L’Europe est guettée par d’autres incertitudes nuisibles au commerce… Notamment par les décisions prises par l’administration de Donald Trump. Cette semaine, le groupe PSA a décidé de suspendre ses activités en Iran, et quelques jours auparavant, c’est la filière européenne de l’acier qui était frappée par des taxes… Comment réagissez-vous ?
Nous avons basculé dans une nouvelle étape des relations internationales. Nous travaillions jusqu’ici dans une situation où le droit prévalait, avec un respect absolu pour les règles convenues et garanties par l’organisation mondiale du commerce (OMC, Ndlr).
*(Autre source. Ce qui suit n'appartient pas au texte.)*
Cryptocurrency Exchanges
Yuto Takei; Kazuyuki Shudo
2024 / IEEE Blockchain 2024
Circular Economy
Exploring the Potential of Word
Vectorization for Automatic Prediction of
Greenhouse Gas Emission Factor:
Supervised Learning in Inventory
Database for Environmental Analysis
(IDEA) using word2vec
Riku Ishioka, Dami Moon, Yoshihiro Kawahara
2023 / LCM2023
Aujourd’hui, notre partenaire traditionnel a décidé de ne pas respecter les accords internationaux en place, que ce soit sur le dossier iranien ou sur le libre-échange. C’est une situation nouvelle qu’il était impossible d’anticiper il y a encore un an. Nous avons déployé d’importants efforts diplomatiques auprès des États-Unis pour leur expliquer que notre attachement à l’accord avec l’Iran n’était pas seulement pour protéger nos entreprises, mais d’abord une question de sécurité internationale, et européenne plus particulièrement. Il est évident que l’Europe va faire tout son possible pour prévenir toute prolifération nucléaire au Moyen-Orient.
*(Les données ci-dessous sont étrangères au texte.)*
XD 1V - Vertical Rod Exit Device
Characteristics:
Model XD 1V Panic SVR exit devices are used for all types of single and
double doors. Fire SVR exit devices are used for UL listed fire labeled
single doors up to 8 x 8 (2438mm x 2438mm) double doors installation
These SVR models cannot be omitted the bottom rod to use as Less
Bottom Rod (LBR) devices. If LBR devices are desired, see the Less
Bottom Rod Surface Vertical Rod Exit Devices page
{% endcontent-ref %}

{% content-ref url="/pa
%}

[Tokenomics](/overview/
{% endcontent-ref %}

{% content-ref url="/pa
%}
Mais l’annonce par Donald Trump de se retirer de cet accord met en péril l’équilibre que nous avions trouvé avec l’Iran.
L’Europe peut-elle toutefois protéger ses entreprises contre le risque de sanctions prises par un pays tiers?
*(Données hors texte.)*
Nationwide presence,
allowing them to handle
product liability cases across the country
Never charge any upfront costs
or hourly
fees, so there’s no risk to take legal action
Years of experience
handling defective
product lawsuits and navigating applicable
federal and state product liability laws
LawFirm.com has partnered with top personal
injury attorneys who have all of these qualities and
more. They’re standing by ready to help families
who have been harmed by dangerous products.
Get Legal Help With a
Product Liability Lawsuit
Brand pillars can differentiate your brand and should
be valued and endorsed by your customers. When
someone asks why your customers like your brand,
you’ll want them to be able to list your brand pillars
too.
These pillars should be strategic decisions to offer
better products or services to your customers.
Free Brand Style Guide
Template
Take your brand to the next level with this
Nous allons tout faire pour les protéger, étudier toutes les possibilités juridiques qui permettront de les rassurer. Nous avons déjà pris une décision d’urgence en actualisant le mandat de la Banque européenne d’investissement pour permettre à l’Iran d’être éligible pour les activités d’investissement. C’est une possibilité que la Banque peut décider, ou non, d’utiliser. Nous avons également activé le dispositif que nous avions appliqué dans le cas de Cuba et qui permettait de protéger nos entreprises du risque de sanctions américaines.
De même, nous avons aussi réagi aux tarifs douaniers appliqués sur nos produits en acier en lançant nous-mêmes des taxes douanières sur une liste de produits américains. Notre partenaire fait preuve d’un protectionnisme inacceptable, l’Europe ne peut pas être traitée ainsi. Nous sommes mécontents d’en arriver à une telle situation parce qu’à chaque fois que des mesures protectionnistes sont prises, c’est des échanges en moins, et de la croissance en moins pour tout le monde.
Avez-vous le soutien de tous les chefs d’État et de gouvernement dans votre démarche?
Nous avons le soutien entier de tous les chefs d’État et de gouvernement.
Ne craignez-vous pas qu’une guerre commerciale pousse certains pays membres à appliquer eux-mêmes des mesures protectionnistes qui conduiraient à l’explosion de l’Union européenne?
Au contraire, je pense que cette politique conduira l’Europe à renforcer ses liens et à être plus unie que jamais.